Tuesday, April 29, 2003
State Supreme Court Broadens Jailers’ Immunity From Suits
Justices Rule Unanimously That Man Held on Suspicion of Public Intoxication Was a ‘Prisoner’
From Staff and Wire Service Reports
A drunken individual who is temporarily detained in a local jail is a “prisoner” and cannot sue for injuries sustained as a result of being beaten by other inmates, the state Supreme Court ruled yesterday.
Unanimously overruling the trial judge and the Fourth District Court of Appeal’s Div. Three, the justices said the city of Newport Beach was entitled to the immunity provided by Government Code section 844.6(a)(2). The statute, subject to stated exceptions, provides that a public entity is not liable for “[a]n injury to any prisoner.”
An Orange Superior Court jury had awarded $172,000 to Craig Teter, who suffered a broken eye socket and concussion from being beaten by an inmate at the city jail in 1997. Teter claimed the city was negligent in failing to prevent the attack, and that the immunity did not apply because he was never charged with a crime and therefore wasn’t a prisoner.

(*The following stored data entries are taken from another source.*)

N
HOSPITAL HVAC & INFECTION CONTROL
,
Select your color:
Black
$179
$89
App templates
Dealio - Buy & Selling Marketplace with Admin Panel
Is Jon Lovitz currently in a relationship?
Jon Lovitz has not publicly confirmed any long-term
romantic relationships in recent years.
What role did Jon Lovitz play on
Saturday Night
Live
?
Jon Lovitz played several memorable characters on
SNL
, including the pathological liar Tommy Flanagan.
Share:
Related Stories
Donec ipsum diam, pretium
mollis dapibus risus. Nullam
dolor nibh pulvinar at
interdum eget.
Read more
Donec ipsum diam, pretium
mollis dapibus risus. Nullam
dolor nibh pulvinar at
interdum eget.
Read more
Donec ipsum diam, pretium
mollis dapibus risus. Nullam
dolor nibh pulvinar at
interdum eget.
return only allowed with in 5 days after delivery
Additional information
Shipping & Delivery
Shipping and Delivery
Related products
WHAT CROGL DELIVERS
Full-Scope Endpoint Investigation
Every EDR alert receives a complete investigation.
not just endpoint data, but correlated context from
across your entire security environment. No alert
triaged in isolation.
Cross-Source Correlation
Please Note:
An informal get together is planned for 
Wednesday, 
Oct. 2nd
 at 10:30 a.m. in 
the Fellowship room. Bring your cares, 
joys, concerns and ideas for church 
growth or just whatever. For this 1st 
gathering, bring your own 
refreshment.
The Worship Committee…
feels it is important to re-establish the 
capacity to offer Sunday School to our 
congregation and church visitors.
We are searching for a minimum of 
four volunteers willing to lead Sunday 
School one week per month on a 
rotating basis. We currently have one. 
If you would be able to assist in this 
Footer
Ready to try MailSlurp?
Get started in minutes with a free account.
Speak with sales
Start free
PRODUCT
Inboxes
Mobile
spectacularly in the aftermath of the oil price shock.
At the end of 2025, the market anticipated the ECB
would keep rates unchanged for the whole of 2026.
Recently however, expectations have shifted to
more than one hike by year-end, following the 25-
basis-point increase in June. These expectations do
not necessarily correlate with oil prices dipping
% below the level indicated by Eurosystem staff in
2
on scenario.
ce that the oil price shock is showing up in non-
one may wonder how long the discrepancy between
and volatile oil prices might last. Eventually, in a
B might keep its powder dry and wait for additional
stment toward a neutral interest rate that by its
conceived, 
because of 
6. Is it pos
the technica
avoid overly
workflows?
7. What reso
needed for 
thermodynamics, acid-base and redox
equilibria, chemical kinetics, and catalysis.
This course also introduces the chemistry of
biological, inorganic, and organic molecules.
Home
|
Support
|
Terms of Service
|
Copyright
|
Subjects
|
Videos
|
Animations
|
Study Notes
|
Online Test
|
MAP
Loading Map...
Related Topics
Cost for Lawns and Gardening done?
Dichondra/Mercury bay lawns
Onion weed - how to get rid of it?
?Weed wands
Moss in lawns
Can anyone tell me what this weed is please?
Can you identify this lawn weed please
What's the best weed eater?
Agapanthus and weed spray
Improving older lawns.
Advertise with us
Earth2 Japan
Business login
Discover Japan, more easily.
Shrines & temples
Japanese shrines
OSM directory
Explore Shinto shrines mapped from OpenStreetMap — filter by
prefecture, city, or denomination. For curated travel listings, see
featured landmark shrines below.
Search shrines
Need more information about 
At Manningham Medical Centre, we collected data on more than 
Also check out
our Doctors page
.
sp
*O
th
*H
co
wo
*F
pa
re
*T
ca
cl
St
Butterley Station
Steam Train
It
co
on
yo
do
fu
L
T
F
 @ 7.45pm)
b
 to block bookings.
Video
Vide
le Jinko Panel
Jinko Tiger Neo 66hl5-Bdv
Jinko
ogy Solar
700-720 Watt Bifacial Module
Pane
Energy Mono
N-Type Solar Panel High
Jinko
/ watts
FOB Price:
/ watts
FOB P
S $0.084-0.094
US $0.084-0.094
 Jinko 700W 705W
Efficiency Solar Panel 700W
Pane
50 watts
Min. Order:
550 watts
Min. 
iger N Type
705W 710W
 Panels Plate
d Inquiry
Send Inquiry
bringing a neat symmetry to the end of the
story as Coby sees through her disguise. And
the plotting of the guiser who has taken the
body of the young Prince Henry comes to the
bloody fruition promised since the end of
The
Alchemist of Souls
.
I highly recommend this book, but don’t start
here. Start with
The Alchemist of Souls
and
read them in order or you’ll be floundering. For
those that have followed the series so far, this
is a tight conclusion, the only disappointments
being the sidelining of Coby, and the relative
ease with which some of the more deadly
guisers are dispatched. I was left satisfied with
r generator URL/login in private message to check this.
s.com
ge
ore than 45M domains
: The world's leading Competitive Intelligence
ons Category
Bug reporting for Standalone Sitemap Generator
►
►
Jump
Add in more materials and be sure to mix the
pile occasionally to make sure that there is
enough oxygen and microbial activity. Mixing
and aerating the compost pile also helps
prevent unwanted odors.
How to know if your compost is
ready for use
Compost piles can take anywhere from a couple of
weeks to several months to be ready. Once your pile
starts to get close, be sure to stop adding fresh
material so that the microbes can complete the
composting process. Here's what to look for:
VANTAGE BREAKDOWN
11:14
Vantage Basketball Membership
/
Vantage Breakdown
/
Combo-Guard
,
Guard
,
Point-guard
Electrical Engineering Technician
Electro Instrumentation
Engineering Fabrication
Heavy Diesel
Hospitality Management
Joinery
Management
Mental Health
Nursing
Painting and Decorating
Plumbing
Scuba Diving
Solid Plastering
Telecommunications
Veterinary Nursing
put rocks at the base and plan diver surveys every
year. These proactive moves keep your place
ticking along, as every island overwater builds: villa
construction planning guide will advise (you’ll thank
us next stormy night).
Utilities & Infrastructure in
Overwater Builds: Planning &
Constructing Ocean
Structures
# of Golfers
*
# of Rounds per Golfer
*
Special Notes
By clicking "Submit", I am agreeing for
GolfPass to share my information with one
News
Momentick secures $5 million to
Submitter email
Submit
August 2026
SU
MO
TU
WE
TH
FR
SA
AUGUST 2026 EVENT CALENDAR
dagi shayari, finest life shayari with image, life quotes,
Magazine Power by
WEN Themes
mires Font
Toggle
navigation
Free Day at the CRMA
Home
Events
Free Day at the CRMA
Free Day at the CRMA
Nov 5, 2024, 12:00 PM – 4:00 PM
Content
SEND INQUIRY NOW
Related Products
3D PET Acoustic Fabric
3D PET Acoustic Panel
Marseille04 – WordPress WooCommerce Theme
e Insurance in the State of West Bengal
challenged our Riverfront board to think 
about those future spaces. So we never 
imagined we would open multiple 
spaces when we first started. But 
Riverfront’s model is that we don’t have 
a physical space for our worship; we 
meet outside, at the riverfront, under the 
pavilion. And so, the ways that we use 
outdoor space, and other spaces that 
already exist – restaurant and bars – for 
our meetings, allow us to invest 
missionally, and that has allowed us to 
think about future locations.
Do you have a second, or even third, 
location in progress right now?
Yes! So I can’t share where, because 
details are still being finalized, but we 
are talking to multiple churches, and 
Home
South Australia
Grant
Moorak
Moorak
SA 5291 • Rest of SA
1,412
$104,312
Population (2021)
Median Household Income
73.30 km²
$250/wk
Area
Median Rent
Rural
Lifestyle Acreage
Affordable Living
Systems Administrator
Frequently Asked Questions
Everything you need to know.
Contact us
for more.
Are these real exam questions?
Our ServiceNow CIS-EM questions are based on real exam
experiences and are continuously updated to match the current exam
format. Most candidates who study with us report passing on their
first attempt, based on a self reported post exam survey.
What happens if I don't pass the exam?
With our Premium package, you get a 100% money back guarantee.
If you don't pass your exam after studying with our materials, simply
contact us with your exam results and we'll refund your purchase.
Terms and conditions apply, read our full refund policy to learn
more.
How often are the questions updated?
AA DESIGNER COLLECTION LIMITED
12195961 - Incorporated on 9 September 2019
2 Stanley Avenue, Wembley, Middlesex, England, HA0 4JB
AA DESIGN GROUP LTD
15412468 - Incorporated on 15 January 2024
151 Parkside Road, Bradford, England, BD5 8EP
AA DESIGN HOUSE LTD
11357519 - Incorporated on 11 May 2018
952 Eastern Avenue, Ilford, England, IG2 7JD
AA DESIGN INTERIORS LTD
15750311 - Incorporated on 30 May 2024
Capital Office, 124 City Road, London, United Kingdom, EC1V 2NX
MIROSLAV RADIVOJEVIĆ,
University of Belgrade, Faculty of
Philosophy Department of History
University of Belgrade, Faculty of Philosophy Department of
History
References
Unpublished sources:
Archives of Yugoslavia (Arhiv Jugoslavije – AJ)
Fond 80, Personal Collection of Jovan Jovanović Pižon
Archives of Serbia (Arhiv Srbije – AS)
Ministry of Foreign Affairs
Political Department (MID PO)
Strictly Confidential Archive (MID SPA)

But Justice Janice Rogers Brown, in her opinion for the high court, said there was no difference between prisoners and detainees when it came to a municipal government’s shield from such lawsuits. The court said that Teter was a prisoner even though Newport Beach released him without charges 12 hours after his arrest on suspicion of public intoxication.
“A lawfully arrested person who is brought into a law enforcement facility for the purpose of being booked becomes a prisoner, as a matter of law, upon his initial entry into the facility,” Brown wrote.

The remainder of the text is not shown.